**TASK BRIEF:** The lines below, from the one containing "जिल्ला प्रशासन कार्यालय, सुर्खेत" through the one containing "BIBLATEX转换COMMONMARK_X", should be set down exactly, with no pictures and nothing else.

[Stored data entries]
*-*-*

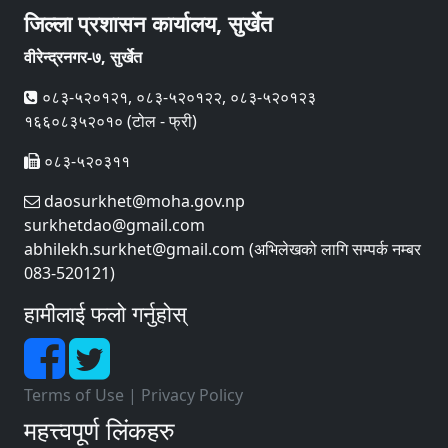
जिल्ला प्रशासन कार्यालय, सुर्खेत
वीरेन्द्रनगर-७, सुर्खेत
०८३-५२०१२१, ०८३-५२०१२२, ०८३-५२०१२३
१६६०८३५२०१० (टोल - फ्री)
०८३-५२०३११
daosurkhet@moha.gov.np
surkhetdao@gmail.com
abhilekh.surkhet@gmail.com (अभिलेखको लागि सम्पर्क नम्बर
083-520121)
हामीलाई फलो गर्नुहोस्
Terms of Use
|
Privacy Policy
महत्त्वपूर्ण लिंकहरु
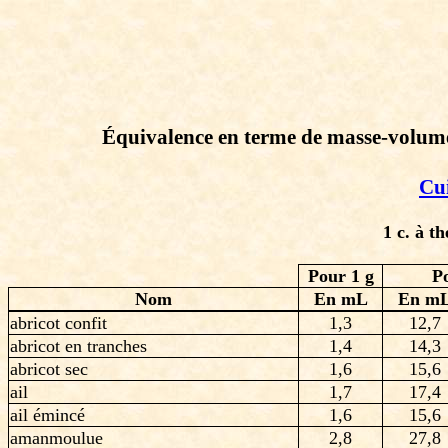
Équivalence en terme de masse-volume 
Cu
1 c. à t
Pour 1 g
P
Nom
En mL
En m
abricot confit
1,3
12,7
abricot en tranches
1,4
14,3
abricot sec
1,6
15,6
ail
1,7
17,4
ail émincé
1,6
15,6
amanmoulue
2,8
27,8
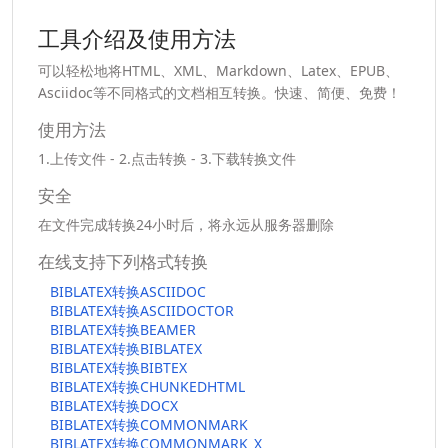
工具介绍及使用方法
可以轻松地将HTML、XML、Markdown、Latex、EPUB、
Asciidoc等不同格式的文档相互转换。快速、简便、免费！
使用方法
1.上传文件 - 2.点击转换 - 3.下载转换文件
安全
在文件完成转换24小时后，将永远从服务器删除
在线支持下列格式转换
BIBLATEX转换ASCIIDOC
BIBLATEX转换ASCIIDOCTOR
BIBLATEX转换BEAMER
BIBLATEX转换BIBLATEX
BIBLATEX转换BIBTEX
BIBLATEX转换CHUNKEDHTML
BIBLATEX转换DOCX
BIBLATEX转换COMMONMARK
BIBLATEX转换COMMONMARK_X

*-*-*

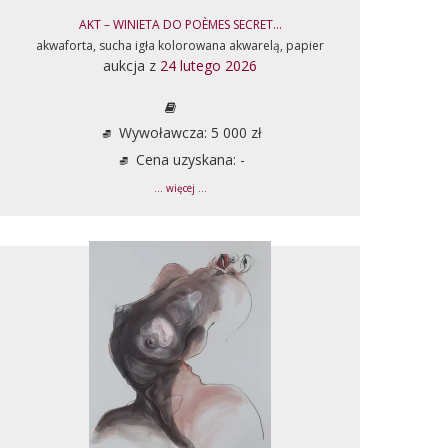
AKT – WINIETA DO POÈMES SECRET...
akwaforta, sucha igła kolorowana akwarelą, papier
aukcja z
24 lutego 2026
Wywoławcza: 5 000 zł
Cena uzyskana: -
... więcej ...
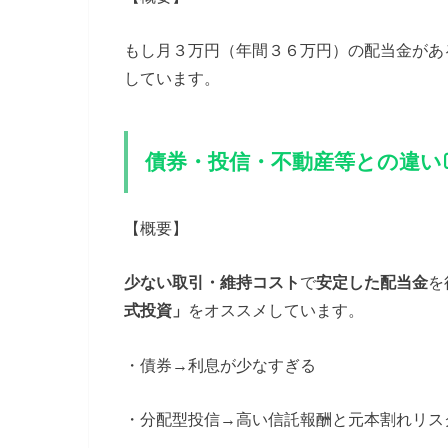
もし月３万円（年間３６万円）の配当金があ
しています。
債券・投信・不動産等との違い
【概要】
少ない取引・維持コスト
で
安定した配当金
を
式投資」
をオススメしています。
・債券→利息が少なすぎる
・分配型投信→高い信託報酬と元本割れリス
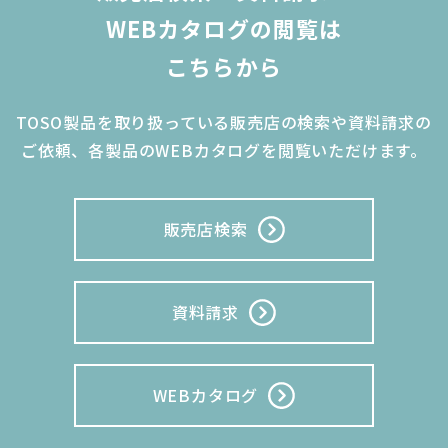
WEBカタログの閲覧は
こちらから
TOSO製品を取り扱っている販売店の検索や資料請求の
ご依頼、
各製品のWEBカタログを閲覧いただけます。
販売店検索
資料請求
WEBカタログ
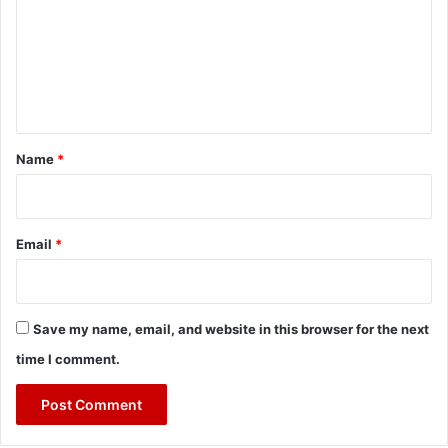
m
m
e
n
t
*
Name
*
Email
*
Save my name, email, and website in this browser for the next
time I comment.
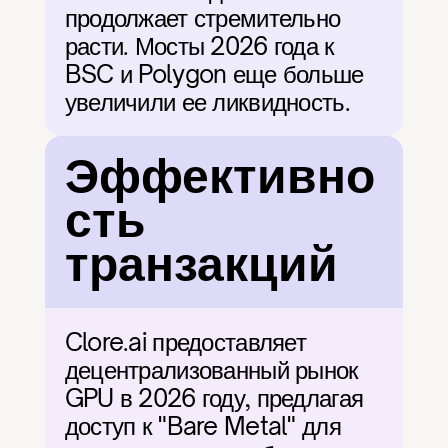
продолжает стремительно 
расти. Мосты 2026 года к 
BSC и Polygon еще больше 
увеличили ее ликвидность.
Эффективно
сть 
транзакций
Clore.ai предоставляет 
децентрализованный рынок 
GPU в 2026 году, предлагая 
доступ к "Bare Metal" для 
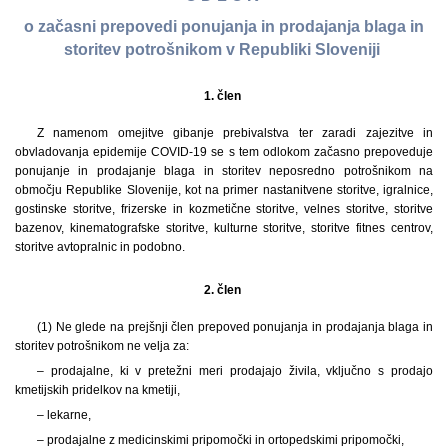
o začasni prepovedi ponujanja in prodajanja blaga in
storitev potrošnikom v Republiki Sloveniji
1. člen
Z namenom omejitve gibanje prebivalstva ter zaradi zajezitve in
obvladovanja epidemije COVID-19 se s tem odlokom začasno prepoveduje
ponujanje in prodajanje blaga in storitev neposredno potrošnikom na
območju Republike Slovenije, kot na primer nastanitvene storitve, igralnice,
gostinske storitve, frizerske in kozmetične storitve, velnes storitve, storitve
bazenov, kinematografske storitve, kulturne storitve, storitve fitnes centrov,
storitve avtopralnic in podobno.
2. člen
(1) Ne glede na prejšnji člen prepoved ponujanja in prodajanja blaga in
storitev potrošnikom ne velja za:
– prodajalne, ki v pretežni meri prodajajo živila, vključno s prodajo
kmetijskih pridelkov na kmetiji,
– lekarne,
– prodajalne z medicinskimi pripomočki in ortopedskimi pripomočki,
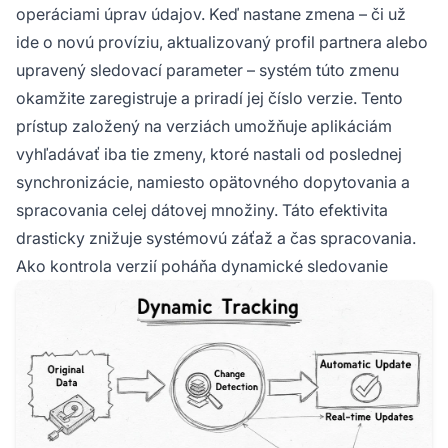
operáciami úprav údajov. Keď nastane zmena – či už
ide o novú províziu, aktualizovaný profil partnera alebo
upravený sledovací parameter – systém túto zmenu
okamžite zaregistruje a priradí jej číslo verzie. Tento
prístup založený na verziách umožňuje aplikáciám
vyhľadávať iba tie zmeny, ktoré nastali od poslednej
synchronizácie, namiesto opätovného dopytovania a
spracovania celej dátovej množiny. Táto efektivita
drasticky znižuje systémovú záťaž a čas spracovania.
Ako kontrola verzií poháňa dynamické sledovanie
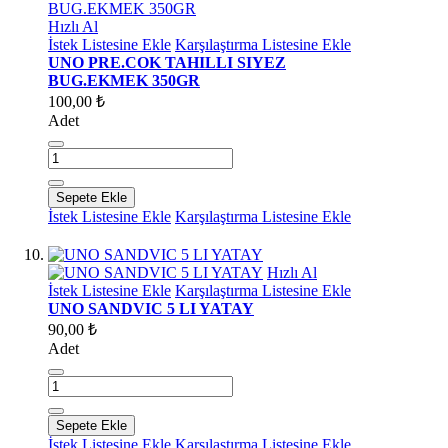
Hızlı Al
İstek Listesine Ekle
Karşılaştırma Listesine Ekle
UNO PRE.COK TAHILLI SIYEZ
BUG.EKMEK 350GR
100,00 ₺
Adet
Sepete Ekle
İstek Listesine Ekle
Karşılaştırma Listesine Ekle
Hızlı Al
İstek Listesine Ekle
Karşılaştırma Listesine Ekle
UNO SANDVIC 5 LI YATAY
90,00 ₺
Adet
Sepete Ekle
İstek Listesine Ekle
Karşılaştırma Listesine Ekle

*-*-*

**RESPONSE TO THE EXERCISE:**
जिल्ला प्रशासन कार्यालय, सुर्खेत
वीरेन्द्रनगर-७, सुर्खेत
०८३-५२०१२१, ०८३-५२०१२२, ०८३-५२०१२३
१६६०८३५२०१० (टोल - फ्री)
०८३-५२०३११
daosurkhet@moha.gov.np
surkhetdao@gmail.com
abhilekh.surkhet@gmail.com (अभिलेखको लागि सम्पर्क नम्बर
083-520121)
हामीलाई फलो गर्नुहोस्
Terms of Use
|
Privacy Policy
महत्त्वपूर्ण लिंकहरु
Équivalence en terme de masse-volume 
Cu
1 c. à t
Pour 1 g
P
Nom
En mL
En m
abricot confit
1,3
12,7
abricot en tranches
1,4
14,3
abricot sec
1,6
15,6
ail
1,7
17,4
ail émincé
1,6
15,6
amanmoulue
2,8
27,8
工具介绍及使用方法
可以轻松地将HTML、XML、Markdown、Latex、EPUB、
Asciidoc等不同格式的文档相互转换。快速、简便、免费！
使用方法
1.上传文件 - 2.点击转换 - 3.下载转换文件
安全
在文件完成转换24小时后，将永远从服务器删除
在线支持下列格式转换
BIBLATEX转换ASCIIDOC
BIBLATEX转换ASCIIDOCTOR
BIBLATEX转换BEAMER
BIBLATEX转换BIBLATEX
BIBLATEX转换BIBTEX
BIBLATEX转换CHUNKEDHTML
BIBLATEX转换DOCX
BIBLATEX转换COMMONMARK
BIBLATEX转换COMMONMARK_X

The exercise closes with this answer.